*Extracted information*
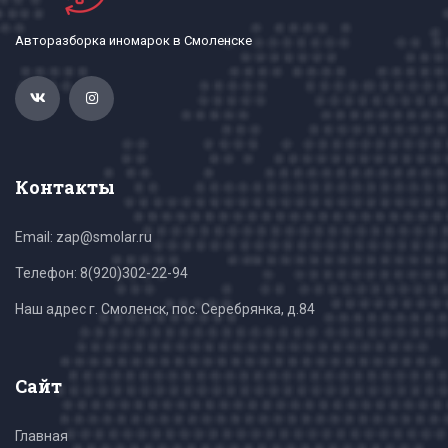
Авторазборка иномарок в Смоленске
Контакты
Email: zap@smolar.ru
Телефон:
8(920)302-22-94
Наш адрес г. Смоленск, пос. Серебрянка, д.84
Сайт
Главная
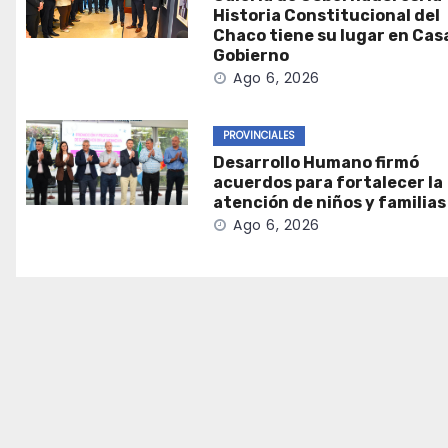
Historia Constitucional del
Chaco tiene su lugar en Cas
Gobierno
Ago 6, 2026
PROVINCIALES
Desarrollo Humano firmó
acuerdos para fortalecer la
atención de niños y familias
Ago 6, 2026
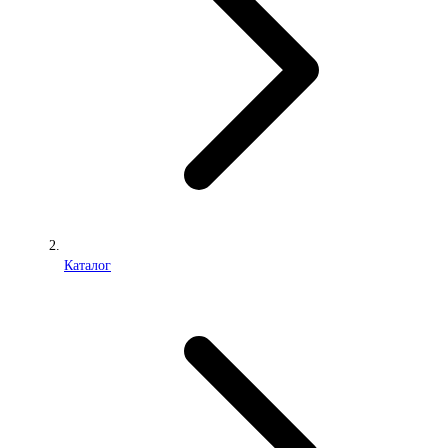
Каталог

*What the task asks*
Each line from the one containing "Desarrollo Humano firmó" through the end of the listing is to be set down exactly, with all pictures left out.

*Your response*
Desarrollo Humano firmó
acuerdos para fortalecer la
atención de niños y familias
Ago 6, 2026
Каталог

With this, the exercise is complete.